A) Gray matter of spinal cord:
- Gray matter within the spinal cord is centrally located, and its shape
resembles a letter H or a butterfly.
- Gray matter consists primarily of dendrites and cell bodies of neurons
that serve as processing, or “decision-making,” areas.
- The gray matter is subdivided into the following components on each side
of the spinal cord: a posterior horn, a lateral horn, an anterior horn.
1) Posterior horns:
- Posterior horns are both the left and right posterior masses of gray matter.
- The gray matter of the posterior horns is due to the presence of the
dendrites and cell bodies of interneurons.

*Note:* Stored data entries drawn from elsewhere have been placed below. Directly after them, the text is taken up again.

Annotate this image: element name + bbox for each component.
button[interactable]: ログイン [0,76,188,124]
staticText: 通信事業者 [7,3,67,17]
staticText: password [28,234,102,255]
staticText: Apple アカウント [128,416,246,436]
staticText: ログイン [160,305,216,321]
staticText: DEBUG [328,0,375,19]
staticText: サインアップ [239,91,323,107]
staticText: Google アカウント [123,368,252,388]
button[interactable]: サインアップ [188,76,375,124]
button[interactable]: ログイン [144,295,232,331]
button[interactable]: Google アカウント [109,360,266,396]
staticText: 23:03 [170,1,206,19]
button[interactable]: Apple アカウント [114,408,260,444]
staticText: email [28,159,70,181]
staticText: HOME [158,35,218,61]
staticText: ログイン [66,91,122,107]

- Sensory neurons extend through the posterior root of the spinal nerves
and synapse with the dendrites and cell bodies of the interneurons within
the posterior horn.
- The posterior horn contains somatic and visceral sensory nuclei.
2) Anterior horns:
- Anterior horns are both the left and right anterior masses of gray matter.
- The gray matter of the anterior horns is due to the presence of the
dendrites and cell bodies of somatic motor neurons. Collectively, they
form the somatic motor nuclei.
- The axons of somatic motor neurons extend through the anterior root of
the spinal nerves and innervate a somatic effectors that are controlled
consciously or voluntarily (i.e., skeletal muscles).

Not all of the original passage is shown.